Originally posted by @Shiloh Lundahl:
@Jack B. I’m going to be direct. It was good that you qualified that you don’t do lease options before you stated anything because the things you suggested could get people into a lot of trouble if they were to follow your advice in doing lease options.
1. There is NO down payment when it comes to lease options. There is only an option fee. The option fee does not go towards the property and is not a down payment.
2. None of the monthly lease or rent payments should go towards the purchase of the property. If you have a down payment and monthly payments going toward the pay down of a property you have essentially created a mortgage and unless you are a mortgage broker and have qualified the tenant buyer looking at all of their financials as a bank would in order to extend them a loan you may be accused of being a predatory lender which, if found guilty, can come with very high fines or worse.
3. Leon has no grounds to evict the tenant. He can give him a non-renewal letter and then, if his tenant doesn’t leave, he would then go through the eviction process or some sort of cash-for-keys situation.
4. The lease option strategy is not obvious. It is an intricate, advanced strategy (such as taking over a property “subject to,” or doing apartment syndications) that should be done correctly in order to profit the most and stay out of legal trouble.
I hope what I have written was not offensive. I just don’t want people to apply misinformation from what they may have read online and end up getting into costly legal trouble when it could have been avoided.
No I understand the option "fee" I just said DP because I was in a hurry but it CAN be a DP, you don't understand that YOU CAN credit the fee towards equity in the home. It's similar to earnest money. Yes, he has grounds to evict the tenant, because the tenant is claiming he owns the house. Do you really think he is going to magically give up and leave?
Yes, it is common to charge a higher rent that goes toward credit of the purchase price. YOU are the one that has no clue what you are talking about AT ALL. On top of that you're practicing law without a license claiming that this is illegal when it is a documented fact that it is not in most jurisdictions.

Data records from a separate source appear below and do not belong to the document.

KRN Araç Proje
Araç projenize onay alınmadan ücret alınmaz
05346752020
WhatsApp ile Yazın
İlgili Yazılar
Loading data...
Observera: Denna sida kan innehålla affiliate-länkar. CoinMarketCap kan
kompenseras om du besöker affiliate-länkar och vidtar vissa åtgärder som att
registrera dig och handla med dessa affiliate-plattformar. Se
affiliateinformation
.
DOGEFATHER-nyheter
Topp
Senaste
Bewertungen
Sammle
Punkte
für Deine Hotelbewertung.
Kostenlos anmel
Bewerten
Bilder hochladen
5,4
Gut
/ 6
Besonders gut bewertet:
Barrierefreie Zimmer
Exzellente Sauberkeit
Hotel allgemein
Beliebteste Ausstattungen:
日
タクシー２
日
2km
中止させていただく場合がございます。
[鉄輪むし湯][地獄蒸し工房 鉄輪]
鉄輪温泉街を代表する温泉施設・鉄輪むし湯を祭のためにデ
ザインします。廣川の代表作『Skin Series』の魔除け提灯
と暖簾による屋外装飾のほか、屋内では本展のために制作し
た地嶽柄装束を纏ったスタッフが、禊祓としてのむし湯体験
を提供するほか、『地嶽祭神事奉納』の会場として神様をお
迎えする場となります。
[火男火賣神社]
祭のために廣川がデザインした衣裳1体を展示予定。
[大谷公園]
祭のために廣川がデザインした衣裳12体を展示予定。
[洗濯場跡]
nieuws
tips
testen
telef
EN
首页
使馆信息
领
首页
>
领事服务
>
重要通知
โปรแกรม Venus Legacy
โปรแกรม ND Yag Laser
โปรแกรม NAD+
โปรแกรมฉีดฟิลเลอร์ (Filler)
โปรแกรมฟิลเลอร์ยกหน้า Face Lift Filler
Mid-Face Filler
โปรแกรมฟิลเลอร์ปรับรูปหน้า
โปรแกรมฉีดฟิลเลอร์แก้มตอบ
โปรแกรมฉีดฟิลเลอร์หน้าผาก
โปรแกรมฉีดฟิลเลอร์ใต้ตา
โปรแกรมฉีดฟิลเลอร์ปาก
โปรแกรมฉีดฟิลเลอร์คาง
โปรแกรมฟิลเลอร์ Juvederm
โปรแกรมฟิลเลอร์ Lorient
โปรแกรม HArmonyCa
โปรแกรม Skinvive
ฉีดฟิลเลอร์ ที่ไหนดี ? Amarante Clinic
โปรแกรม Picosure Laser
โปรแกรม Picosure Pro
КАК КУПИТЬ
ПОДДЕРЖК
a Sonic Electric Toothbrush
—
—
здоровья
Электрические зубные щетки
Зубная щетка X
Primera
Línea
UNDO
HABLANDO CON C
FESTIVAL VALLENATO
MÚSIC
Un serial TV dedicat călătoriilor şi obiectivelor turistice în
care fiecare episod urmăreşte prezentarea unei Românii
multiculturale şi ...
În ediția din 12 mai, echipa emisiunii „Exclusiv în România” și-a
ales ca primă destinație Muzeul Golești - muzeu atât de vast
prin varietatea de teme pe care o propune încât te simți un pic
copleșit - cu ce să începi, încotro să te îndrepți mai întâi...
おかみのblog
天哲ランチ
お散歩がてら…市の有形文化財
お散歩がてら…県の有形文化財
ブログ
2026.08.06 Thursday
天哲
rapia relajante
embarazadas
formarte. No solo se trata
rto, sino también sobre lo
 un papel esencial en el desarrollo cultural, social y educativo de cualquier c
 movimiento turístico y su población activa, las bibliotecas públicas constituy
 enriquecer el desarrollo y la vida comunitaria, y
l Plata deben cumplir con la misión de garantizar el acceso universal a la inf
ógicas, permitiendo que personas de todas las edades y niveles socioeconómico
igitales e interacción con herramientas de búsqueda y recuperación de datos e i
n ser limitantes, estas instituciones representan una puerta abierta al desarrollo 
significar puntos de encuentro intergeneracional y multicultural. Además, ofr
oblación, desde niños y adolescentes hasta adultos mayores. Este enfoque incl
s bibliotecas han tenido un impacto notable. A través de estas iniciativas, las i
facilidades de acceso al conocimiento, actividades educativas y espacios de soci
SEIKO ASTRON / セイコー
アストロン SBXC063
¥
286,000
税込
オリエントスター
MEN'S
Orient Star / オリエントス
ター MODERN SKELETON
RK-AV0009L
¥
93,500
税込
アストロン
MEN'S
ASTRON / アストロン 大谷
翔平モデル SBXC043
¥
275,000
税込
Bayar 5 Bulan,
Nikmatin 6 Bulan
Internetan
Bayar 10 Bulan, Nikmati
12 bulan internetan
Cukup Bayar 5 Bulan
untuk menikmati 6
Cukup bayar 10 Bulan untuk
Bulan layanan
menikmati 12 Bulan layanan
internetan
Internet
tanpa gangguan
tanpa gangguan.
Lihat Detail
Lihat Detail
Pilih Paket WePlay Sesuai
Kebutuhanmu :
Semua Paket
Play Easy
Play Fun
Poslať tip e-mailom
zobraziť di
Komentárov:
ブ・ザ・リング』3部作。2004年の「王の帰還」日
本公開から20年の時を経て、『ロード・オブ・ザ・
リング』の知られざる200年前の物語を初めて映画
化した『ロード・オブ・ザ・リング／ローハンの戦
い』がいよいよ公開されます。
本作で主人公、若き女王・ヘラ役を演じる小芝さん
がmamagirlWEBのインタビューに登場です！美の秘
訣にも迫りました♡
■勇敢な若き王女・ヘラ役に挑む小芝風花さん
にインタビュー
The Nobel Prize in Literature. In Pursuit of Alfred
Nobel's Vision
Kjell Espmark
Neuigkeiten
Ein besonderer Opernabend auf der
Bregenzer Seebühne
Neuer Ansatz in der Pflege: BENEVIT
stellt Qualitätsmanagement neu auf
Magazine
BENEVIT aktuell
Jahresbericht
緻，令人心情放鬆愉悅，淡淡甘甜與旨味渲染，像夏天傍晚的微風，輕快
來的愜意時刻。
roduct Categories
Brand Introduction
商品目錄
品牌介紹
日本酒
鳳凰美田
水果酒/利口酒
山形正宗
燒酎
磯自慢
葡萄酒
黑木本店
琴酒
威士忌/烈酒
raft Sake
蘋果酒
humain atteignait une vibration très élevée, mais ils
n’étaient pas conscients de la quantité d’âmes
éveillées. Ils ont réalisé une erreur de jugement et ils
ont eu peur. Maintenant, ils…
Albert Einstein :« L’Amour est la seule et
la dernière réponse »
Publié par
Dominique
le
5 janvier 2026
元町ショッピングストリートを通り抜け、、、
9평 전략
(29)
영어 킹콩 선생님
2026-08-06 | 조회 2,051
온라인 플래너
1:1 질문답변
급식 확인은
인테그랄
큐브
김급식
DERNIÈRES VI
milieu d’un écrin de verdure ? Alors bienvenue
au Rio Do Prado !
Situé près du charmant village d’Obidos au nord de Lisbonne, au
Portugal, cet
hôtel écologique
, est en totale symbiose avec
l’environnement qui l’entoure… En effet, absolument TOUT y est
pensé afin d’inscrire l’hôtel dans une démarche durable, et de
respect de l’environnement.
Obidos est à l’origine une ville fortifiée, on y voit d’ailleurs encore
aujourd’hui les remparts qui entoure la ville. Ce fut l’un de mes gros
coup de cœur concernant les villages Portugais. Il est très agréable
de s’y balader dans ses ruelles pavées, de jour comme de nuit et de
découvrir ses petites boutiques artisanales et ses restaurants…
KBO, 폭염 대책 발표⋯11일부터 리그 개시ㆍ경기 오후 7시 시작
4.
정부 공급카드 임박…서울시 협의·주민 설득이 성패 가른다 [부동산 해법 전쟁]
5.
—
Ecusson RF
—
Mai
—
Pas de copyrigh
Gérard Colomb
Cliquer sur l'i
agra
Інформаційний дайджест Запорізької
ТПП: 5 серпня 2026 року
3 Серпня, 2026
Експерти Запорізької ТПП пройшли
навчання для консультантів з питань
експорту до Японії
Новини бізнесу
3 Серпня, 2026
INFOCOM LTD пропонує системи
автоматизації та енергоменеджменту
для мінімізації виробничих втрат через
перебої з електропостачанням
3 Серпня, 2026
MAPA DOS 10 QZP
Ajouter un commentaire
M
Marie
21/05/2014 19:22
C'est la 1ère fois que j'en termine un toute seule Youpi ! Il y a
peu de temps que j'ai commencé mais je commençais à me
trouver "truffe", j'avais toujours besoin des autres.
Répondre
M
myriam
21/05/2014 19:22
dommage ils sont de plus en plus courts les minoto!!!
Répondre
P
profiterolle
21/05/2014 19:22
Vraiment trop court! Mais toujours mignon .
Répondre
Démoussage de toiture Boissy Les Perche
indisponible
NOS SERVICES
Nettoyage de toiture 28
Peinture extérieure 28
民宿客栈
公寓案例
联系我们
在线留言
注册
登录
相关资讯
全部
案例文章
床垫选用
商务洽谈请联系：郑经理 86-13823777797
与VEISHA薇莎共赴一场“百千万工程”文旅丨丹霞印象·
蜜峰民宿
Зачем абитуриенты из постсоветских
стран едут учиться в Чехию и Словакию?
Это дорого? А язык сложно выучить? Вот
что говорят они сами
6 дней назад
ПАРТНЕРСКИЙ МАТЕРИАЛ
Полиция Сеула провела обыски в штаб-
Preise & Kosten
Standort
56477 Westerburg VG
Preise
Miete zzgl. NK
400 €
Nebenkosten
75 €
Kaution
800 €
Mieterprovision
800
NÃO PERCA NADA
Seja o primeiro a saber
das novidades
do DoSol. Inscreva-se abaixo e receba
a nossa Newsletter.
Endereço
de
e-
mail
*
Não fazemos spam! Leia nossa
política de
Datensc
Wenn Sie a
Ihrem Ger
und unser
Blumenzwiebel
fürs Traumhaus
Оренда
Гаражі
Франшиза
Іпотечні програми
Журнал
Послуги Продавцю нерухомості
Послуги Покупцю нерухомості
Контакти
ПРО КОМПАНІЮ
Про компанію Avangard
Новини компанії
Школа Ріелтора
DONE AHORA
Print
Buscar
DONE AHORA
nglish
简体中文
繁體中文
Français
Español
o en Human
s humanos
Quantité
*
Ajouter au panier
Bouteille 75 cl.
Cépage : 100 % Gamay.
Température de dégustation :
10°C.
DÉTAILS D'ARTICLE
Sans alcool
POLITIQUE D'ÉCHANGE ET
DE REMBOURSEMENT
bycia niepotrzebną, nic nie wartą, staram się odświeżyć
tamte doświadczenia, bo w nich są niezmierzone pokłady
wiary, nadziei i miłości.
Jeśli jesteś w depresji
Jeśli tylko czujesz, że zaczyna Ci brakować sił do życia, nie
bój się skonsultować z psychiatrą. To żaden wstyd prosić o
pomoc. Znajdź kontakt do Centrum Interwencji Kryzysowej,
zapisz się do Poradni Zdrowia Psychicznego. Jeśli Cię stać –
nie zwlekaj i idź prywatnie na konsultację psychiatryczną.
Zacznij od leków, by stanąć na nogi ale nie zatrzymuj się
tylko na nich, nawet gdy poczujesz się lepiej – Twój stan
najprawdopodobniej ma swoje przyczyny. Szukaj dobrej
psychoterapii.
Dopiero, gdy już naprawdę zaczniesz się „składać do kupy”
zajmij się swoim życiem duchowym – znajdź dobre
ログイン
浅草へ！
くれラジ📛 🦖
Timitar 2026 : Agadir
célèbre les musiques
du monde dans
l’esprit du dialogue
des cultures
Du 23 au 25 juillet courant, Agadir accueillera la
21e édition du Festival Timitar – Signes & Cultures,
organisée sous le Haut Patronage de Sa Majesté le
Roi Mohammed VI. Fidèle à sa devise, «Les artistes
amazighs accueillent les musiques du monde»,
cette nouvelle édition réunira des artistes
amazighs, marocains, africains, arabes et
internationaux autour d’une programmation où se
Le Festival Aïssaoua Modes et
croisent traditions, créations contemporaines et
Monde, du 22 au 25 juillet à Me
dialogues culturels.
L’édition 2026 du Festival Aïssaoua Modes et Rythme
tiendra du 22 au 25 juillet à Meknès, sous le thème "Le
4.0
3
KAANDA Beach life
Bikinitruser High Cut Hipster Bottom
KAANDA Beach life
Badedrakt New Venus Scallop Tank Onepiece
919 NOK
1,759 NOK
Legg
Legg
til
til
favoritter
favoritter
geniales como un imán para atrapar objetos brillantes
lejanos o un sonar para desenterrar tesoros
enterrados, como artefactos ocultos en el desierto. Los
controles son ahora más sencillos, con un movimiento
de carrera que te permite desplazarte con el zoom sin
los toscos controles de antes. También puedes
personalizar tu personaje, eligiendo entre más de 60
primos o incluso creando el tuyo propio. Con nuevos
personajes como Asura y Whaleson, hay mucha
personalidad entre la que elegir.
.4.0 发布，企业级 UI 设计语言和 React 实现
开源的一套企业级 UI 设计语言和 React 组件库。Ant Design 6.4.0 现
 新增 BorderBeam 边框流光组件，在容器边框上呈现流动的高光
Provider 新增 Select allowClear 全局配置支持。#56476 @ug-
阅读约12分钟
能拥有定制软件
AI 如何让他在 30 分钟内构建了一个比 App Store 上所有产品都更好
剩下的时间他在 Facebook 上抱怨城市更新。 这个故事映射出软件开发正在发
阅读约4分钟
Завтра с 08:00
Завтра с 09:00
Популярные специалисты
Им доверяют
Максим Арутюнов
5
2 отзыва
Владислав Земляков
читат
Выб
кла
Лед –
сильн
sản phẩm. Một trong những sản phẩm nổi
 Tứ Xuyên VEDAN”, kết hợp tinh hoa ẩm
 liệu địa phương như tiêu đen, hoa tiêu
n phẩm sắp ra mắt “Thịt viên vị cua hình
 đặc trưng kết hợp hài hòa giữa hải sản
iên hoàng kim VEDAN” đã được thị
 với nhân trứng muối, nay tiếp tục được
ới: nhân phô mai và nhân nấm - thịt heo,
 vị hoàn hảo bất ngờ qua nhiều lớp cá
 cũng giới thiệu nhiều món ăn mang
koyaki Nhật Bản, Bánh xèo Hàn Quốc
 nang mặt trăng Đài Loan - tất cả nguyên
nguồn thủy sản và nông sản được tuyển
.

Two of the MANY sources online that talk about this exact type of structure I mentioned. A guy who isn't an attorney yet claims my points are illegal, then chastises me for not doing lease options so I have no experience, yet you are not an attorney but act like you are, you sure seem to miss the irony...you have ZERO clue what you're talking about dude. I know how lease options work, which is why I said you collect money up front or charge higher rent with a credit to the purchase for part of it. I only said I don't DO lease options. I didn't say I don't know the ins and outs of them. I know all about them and how to structure them, even have contracts for them. I just don't DO them because it's a mathematically bad idea. Just like offering seller financing is by becoming the "bank". Returns are far higher when you OWN and HOLD real estate. It's basic economics. The guy made critical mistakes that I validly pointed out. He collected no money up front and he did not charge a higher rent. You CAN use the money as a down payment and you CAN charge a higher rent.
https://themortgagereports.com/37221/simple-mortgage-definitions-rent-to-own-lease-option
- Option fee: an upfront payment that becomes part of your down payment if you complete the purchase (typically 1 percent of the purchase price)
- Rent credit: additional above-market rent paid to the seller, which becomes part of your down payment if you close on your purchase (typically a 10 – 15 percent increase over market rent)
https://www.daveramsey.com/blog/how-does-rent-to-own-work
Rent payments. As part of the contract, you’ll agree to pay a certain rent amount each month. These payments are typically higher than rent prices in the area because a percentage of each payment is set aside as a credit for your future purchase of the home.
Option money. You’re required to pay the seller a onetime, nonrefundable fee. This gives you the opportunity to buy the house, and in some cases, the seller will agree to put this amount toward the buyer’s equity in the home. There’s no standard option money amount; it’s typically a percentage of the home’s purchase price.